>>>

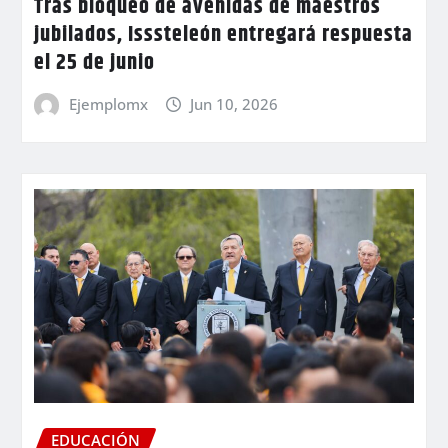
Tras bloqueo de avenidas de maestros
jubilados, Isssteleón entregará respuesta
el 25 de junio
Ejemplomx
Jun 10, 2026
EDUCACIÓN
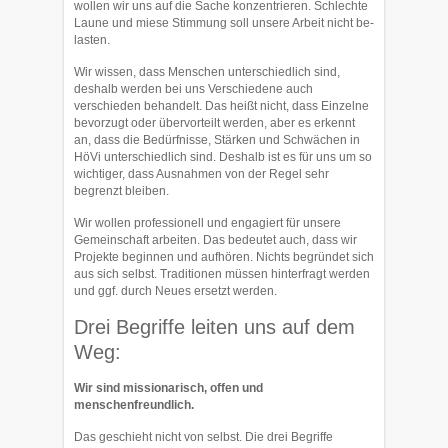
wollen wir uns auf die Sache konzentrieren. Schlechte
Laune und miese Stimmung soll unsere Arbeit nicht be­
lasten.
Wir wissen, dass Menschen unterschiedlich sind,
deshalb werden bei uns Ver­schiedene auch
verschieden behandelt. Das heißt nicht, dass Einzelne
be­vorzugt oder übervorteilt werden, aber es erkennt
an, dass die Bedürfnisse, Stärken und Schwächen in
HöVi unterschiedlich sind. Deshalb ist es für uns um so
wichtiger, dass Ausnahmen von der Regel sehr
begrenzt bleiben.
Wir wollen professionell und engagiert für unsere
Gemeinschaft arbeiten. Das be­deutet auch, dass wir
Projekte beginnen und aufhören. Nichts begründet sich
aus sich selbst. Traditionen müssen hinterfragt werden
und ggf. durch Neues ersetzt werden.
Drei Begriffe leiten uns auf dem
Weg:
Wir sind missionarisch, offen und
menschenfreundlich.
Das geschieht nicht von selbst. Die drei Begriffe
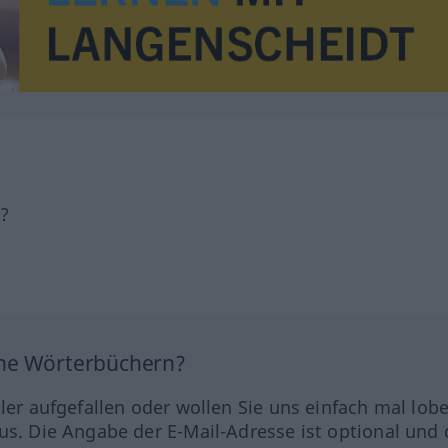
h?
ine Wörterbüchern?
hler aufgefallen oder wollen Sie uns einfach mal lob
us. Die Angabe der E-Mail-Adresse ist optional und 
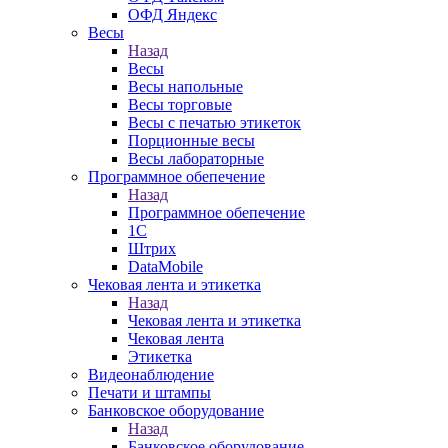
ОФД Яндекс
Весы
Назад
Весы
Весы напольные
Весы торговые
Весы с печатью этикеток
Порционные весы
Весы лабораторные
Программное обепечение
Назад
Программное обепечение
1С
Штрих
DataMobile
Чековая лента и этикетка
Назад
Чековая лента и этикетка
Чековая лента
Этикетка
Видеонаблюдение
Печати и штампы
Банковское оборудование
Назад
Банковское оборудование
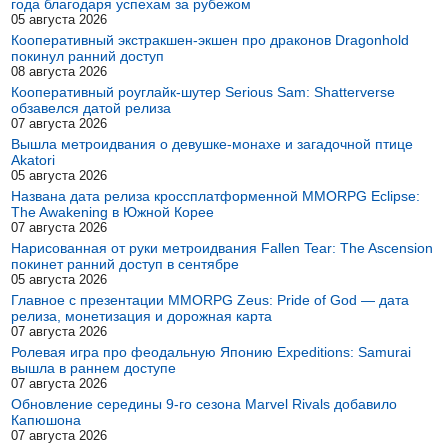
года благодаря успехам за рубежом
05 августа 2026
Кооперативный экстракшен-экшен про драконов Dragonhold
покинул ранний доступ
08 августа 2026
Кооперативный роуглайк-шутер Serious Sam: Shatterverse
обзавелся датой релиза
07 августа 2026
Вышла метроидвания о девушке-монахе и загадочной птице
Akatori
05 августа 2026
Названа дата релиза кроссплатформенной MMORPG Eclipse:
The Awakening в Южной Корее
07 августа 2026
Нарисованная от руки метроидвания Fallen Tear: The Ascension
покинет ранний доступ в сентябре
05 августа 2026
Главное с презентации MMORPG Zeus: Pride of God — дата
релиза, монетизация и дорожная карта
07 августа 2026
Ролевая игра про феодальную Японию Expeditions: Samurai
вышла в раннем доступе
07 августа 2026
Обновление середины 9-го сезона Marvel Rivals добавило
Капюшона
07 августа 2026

<<<
>>>

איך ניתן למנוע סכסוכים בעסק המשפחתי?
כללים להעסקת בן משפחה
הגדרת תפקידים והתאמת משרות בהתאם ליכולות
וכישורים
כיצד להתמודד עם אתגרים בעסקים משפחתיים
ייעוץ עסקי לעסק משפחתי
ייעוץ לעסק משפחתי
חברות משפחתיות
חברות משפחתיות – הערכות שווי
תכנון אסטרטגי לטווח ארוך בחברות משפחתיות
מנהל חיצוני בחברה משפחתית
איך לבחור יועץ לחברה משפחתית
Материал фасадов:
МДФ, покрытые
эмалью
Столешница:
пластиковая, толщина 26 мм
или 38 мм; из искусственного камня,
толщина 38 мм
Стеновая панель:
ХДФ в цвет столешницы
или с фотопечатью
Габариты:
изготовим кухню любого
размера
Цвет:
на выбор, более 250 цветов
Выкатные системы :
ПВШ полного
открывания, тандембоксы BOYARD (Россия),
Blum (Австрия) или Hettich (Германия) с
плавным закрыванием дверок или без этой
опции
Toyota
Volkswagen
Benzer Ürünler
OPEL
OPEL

<<<

Using the entries above, extract exactly the lines from the one that contains "Tras bloqueo de avenidas de maestros" through the one that contains "Wir wollen professionell". Do not carry over any pictures.

SOLUTION -
Tras bloqueo de avenidas de maestros
jubilados, Isssteleón entregará respuesta
el 25 de junio
Ejemplomx
Jun 10, 2026
EDUCACIÓN
wollen wir uns auf die Sache konzentrieren. Schlechte
Laune und miese Stimmung soll unsere Arbeit nicht be­
lasten.
Wir wissen, dass Menschen unterschiedlich sind,
deshalb werden bei uns Ver­schiedene auch
verschieden behandelt. Das heißt nicht, dass Einzelne
be­vorzugt oder übervorteilt werden, aber es erkennt
an, dass die Bedürfnisse, Stärken und Schwächen in
HöVi unterschiedlich sind. Deshalb ist es für uns um so
wichtiger, dass Ausnahmen von der Regel sehr
begrenzt bleiben.
Wir wollen professionell und engagiert für unsere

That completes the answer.